Because if the Feds would have been willing to spend any amount of money necessary they could have..I don’t know, they probably could have even relocated Lake Ponchartrain. And everyone in NO could have been given really nice, safe houses, the environment could have been saved, and gos-, maybe they could even just paid people not to be poor.
You guys lack imagination. The Federal government, with a big enough budget, can do anything. Therefore, anything not done is the Feds’ fault.
The dense soil part is the sticky wicket in this case. The soil in New Orleans is below the water table and nearly impossible to compact. But even so the T wall’s foundation would have at least acted as “rudders” if you will and been vastly superior to what they apparently had. This is the first time I have seen some of those plans and photos, and the wall setting on sheet piles stunned me. I can’t believe anyone thought that would work.
Jeff’s just doing his job..
And what is that job, Cindy? Who pays him to write this shit? Think about it.
Listen, the environmentalists were asking for BETTER protection, not NO protection.
And EVEN IF local contractors DID do a bad job on building the levee walls, or whatever happened at local and state level, nothing – NOTHING! – excuses the fact that when the city flooded, Bush was eating cake with John McCain and playing guitar, Condi was buying shoes, Cheney was buying a mansion and Mike Brown was spreading the KY lube on Abramoff’s massive ass.

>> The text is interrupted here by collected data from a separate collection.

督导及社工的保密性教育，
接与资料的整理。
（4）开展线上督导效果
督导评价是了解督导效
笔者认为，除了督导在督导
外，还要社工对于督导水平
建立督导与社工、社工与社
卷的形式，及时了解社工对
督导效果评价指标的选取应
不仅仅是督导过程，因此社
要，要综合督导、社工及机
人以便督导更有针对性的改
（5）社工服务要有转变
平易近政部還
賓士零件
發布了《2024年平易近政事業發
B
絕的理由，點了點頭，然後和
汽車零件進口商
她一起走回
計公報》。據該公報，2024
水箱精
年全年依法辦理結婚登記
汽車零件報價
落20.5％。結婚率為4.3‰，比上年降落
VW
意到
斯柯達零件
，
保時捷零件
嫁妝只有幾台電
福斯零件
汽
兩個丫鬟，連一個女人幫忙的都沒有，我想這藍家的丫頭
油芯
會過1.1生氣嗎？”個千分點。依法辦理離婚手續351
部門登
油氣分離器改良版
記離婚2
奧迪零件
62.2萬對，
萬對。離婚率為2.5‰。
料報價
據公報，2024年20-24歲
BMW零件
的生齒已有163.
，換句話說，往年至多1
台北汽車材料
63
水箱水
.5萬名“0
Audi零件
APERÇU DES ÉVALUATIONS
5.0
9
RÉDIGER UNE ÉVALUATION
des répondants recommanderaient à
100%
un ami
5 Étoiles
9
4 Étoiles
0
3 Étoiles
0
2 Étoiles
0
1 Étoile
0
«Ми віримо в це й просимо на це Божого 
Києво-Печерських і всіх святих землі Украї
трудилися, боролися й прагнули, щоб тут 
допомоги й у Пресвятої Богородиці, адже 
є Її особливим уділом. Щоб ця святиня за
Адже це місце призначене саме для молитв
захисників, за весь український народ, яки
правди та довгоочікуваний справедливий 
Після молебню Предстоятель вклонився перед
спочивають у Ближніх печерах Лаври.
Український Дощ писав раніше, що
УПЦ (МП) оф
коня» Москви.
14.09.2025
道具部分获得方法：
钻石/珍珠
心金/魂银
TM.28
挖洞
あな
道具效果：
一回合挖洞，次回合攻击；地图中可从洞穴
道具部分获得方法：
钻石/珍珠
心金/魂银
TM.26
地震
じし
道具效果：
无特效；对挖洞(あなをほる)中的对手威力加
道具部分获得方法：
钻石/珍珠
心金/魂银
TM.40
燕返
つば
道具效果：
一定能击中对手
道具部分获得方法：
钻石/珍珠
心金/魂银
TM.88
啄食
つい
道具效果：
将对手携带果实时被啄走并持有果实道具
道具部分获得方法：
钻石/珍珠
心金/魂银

There was no rescue in place. There was nothing. Spin it as hard as you like, it was still a massive, unforgiveable FEDERAL failure.
Right. WHERE WAS TEAM AMERICA TO RESCUE THE STRANDED PEOPLES?
And for the record, I’m paid by Jews. Isn’t everyone? Think about it.
Hey, gandhi,
I see that you’ve recently switched from piss to Kool-Aid.
Bad Move.
I suppose you would have had Bush standing on the shores of Grand Isle, saying profoundly, “Peace, be still.” You obviously think he has powers akin to deity, if you think he could have done one bloody thing to avert disaster when there were such miserable failures at preparation.
TW: “audience”
some people are not worthy of one
no, no, bodiddly, he was supposed to be at his desk working the controls of the weather machine. duh! kinda like when i’d play simcity.
John has the right-of-ways on target. The levee board would have to shell out the costs for the land to build a levee. From their perspective, a T-wall would be cheaper to them. Under the circumstances Jeff describes, an earthen levee would be better.
ghandi, after all these years, you’re still an idiot. You would blame the Federal government (because Bush is President) if an asteriod impacted on top of Mecca, because the Senate rejected the Kyoto treaty, and if they hadn’t, the asteriod would have bounced off the atmosphere.
That is why this book is now required reading at the White House.